過去の担当者が作ったまま、誰も全体像を把握していない:よくあるケースです。まず棚卸しが必要です。

作り直すべきか、直しながら使うか

構造が乱れている場合、判断が必要になります。

既存アカウントには学習データという資産があります。作り直すとこれが失われ、一時的に成果が落ちる可能性があります。一方、構造が根本的に破綻している場合は、直しながら使うより作り直した方が早いこともあります。

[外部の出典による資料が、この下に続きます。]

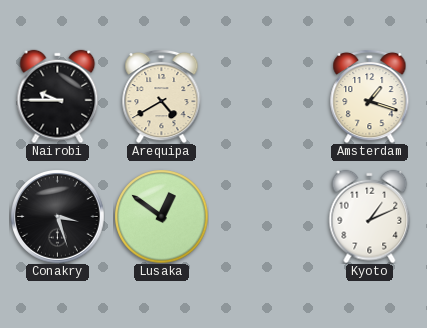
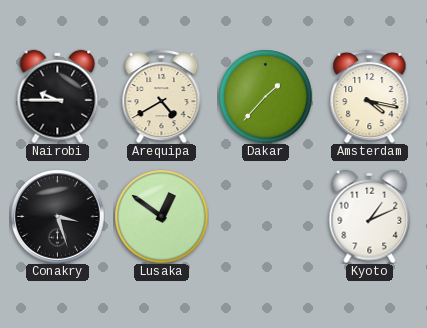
Dakar: none -> 1:37
Amsterdam: 1:18 -> 4:17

現実的な進め方としては、成果の出ている部分は残しつつ、問題のある領域から段階的に再構築するのが安全です。いきなり全部を作り直すのは、リスクが大きくなります。

まとめ ― 構造は「後から効いてくる」投資

アカウント構造の整理は、キーワード追加や広告文の変更に比べると地味な作業です。しかし、その効果は運用を続けるほど大きくなります

検索意図と広告文が合うことでクリック単価が下がり、予算配分の自由度が生まれ、何が効いているかが見えるようになる。そして、その知見が次の改善につながっていく。構造の整ったアカウントは、運用するほど賢くなります

逆に、構造を放置したまま個別の施策を繰り返しても、成果は積み上がりません。もし今、広告の手応えが薄いと感じているなら、個別の設定ではなく、アカウント全体の構造を見直してみてください。